Attraverso la finestra spalancata entra un forte odore di erba tagliata, guizza qualche riflesso mobile senza altra causa che non sia il riverbero del tramonto, interviene il suono impaziente di un clacson o lo stridore di una marcia male ingranata.
La Bea aspetta la primavera: la Bea è sicura che non ha mai tardato tanto a venire, ma questa sera il cielo è già di una trasparenza perfetta.

La finestra della sua stanza si trova in una posizione particolare: è l’ultima a destra su un lato del cortile: è come se fosse situata su una sporgenza del palazzo, per cui si vede in alto, di scorcio, una sottile porzione d’aria libera fra una costruzione e l’altra. La Bea si rotola sul tappeto, si ferma supina in modo da vedere lo spazio arioso fuori dalla finestra. Con gli occhi segue il volo del seggiolino lanciato in aria, subito ricaduto, scomparso dietro lo spigolo del tetto. Eccolo di nuovo: sale, ricade, scompare – rilanciato e ripreso.
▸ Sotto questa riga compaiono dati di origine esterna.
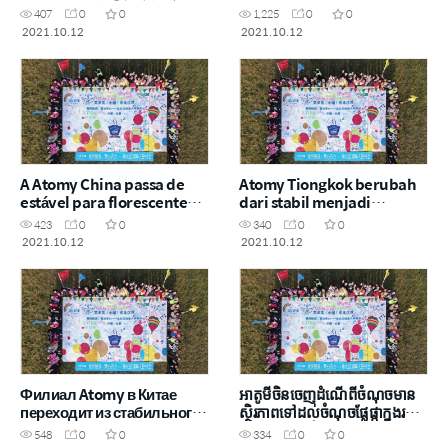
sales
407
0
0
1,225
0
0
2021.10.12
2021.10.12
A Atomy China passa de
Atomy Tiongkok berubah
estável para florescente
dari stabil menjadi
em apenas um ano,
berkembang pesat hanya
423
0
0
340
0
0
dalam kurun waktu satu
2021.10.12
2021.10.12
tahun,
Филиал Atomy в Китае
អាតូមីចិនចេញដំណើពីចំណុចមាន
переходит из стабильного
ស្ថិរភាពទៅដល់ចំណុចផ្លែផ្កាក្នុងរយៈ
роста к процветанию всего
ពេលតែមួយឆ្នាំប៉ុណ្ណោះ
548
0
0
334
0
0
за один год,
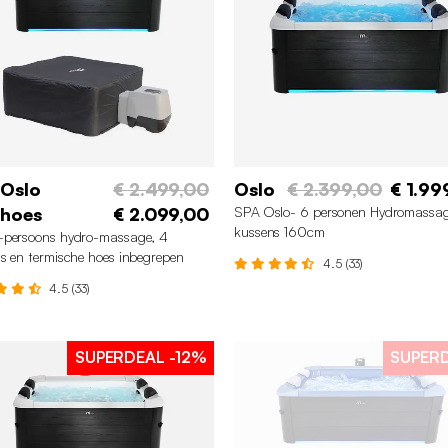
 Oslo
€ 2.499,00
Oslo
€ 2.399,00
€ 1.99
 hoes
€ 2.099,00
SPA Oslo- 6 personen Hydromassa
kussens 160cm
-persoons hydro-massage, 4
s en termische hoes inbegrepen
4.5 (33)
4.5 (33)
SUPERDEAL
-12%
SUPER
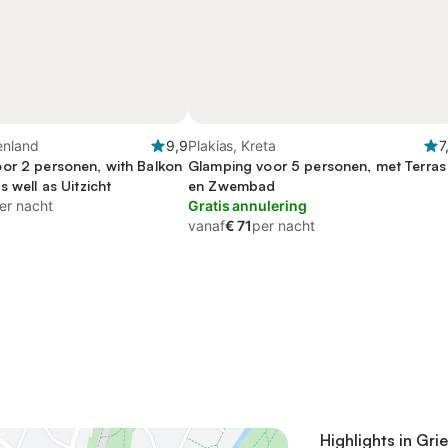
enland
9,9
Plakias, Kreta
7
or 2 personen, with Balkon
Glamping voor 5 personen, met Terras
s well as Uitzicht
en Zwembad
er nacht
Gratis annulering
vanaf
€ 71
per nacht
Highlights in Gri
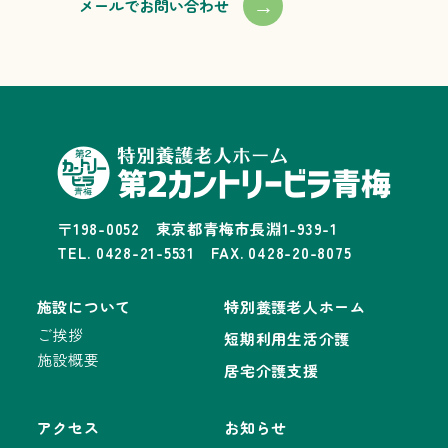
→
メールでお問い合わせ
〒198-0052 東京都青梅市長淵1-939-1
TEL. 0428-21-5531 FAX. 0428-20-8075
施設について
特別養護老人ホーム
ご挨拶
短期利用生活介護
施設概要
居宅介護支援
アクセス
お知らせ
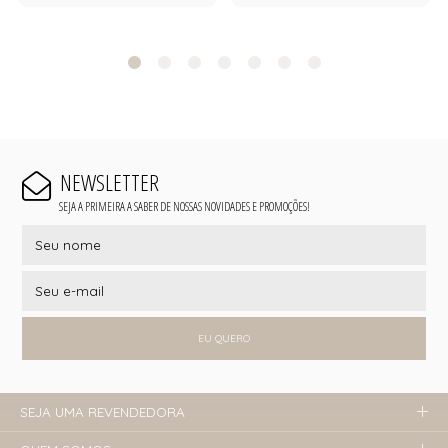
NEWSLETTER
SEJA A PRIMEIRA A SABER DE NOSSAS NOVIDADES E PROMOÇÕES!
EU QUERO
SEJA UMA REVENDEDORA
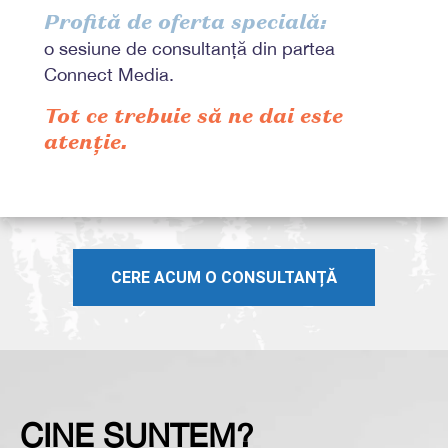
Profită de oferta specială:
o sesiune de consultanță din partea
Connect Media.
Tot ce trebuie să ne dai este
atenție.
CERE ACUM O CONSULTANȚĂ
CINE SUNTEM?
Non lo stesso seggiolino, ogni volta il colore è diverso: è blu o rosso o verde o d’oro o d’argento. È evidente che nel prato nascosto in basso la giostra ha cominciato a girare e i seggiolini a volare, ma la Bea li può vedere soltanto nel momento piú alto del volo, il piú veloce: di volta in volta ognuno si ferma per un attimo librato nell’aria viola della sera, quando la luce del giorno non si è ancora spenta ma già il cielo sta perdendo colore. Una cosa visibile che oscilla su e giú, in alto e in basso, entra ed esce dallo schermo, dentro e fuori dall’ombra: è il mondo esterno che appare e scompare oltre il davanzale, si accende e si spegne, si allontana e ritorna.
L’altoparlante comincia a trasmettere una vecchia canzone. Un disco graffiato ripete all’infinito: “It is forever…”
Quella deve essere una canzone cosí vecchia che la Bea non l’ha mai sentita prima, ma da una settimana la giostra la trasmette un numero insopportabile di volte: “Love is forever…” La Bea è curiosa dell’amore. Domande senza risposta: è soltanto una scalfittura o una ferita sanguinante? È un pericolo o soltanto una recita? La Ludo ha quindici anni e la Bea è convinta che sia stata ferita e sanguini, ma lei non le con da le cose dell’amore anche se è sua sorella. È un punto d’arrivo o un delirio, un porto sicuro o una tempesta, una conquista o una perdita? “…Love is forever…”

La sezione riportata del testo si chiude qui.